Billings, Bozeman, and Great Falls each had a snow surplus of at least 20 inches for the season through March 18. Billings was pushing toward a record number of days with measurable snow in a season. In mid-March, Missoula set records for the heaviest snow depths so late in the season, with 7 inches on the ground on March 18.
By March, the weight of snow was too much for some buildings. A roof collapsed at a Montana State University fitness center in Bozeman, and a vacant building's roof also caved in downtown Missoula.
1. Nebraska
We were ready to hand Montana its second straight worst winter title. Then, mid-March pushed Nebraska to the top of this list.Even before that storm, Omaha not only smashed its record-snowiest February (27 inches), but also their snowiest winter (46.1 inches from December through February). Blizzard conditions with snowfall rates up to 4 inches per hour hammered the city during Winter Storm Quiana in late-February.

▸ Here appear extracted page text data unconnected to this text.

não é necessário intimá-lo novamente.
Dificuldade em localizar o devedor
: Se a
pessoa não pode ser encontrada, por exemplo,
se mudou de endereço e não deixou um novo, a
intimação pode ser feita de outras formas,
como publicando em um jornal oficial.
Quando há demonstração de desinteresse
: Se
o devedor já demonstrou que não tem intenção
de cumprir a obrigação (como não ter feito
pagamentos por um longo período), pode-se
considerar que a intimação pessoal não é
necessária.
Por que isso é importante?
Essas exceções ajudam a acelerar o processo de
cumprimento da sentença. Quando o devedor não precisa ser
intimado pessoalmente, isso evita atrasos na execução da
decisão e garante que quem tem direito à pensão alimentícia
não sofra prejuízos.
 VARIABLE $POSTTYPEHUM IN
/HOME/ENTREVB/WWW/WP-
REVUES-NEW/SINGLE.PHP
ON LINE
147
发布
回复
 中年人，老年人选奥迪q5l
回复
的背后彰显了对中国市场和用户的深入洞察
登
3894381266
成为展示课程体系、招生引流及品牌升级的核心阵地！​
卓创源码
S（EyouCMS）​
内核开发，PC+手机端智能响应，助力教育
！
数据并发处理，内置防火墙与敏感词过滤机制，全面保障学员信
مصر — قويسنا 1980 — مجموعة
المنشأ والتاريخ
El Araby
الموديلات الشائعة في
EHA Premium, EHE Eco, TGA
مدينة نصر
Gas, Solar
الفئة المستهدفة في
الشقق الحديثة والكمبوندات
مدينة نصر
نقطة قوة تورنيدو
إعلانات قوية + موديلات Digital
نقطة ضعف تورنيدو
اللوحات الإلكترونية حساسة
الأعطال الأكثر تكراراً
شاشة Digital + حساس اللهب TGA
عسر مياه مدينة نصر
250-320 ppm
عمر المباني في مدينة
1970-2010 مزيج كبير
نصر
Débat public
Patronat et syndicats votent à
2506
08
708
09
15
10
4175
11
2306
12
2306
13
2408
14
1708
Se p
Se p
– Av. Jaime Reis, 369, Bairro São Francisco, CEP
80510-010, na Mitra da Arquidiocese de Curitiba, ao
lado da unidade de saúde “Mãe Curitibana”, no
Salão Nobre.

The Cornhusker State's eighth-coldest February was followed by another cold outbreak, with temperatures as low as the minus 20s – among the coldest March temperatures on record in Nebraska.
Then came an epic flood.
A rare confluence of factors, including rapid snowmelt, then soaking rain from the mid-March bomb cyclone, sent rapid runoff into rivers previously frozen from the exceptional cold, triggering record floods in 20 Nebraska locations, as well in parts of Iowa, South Dakota, Minnesota and Wisconsin.
The ice-choked Niobrara River in northern Nebraska burst through and destroyed Spencer Dam, sending a wave of water and massive ice slabs into towns and fields.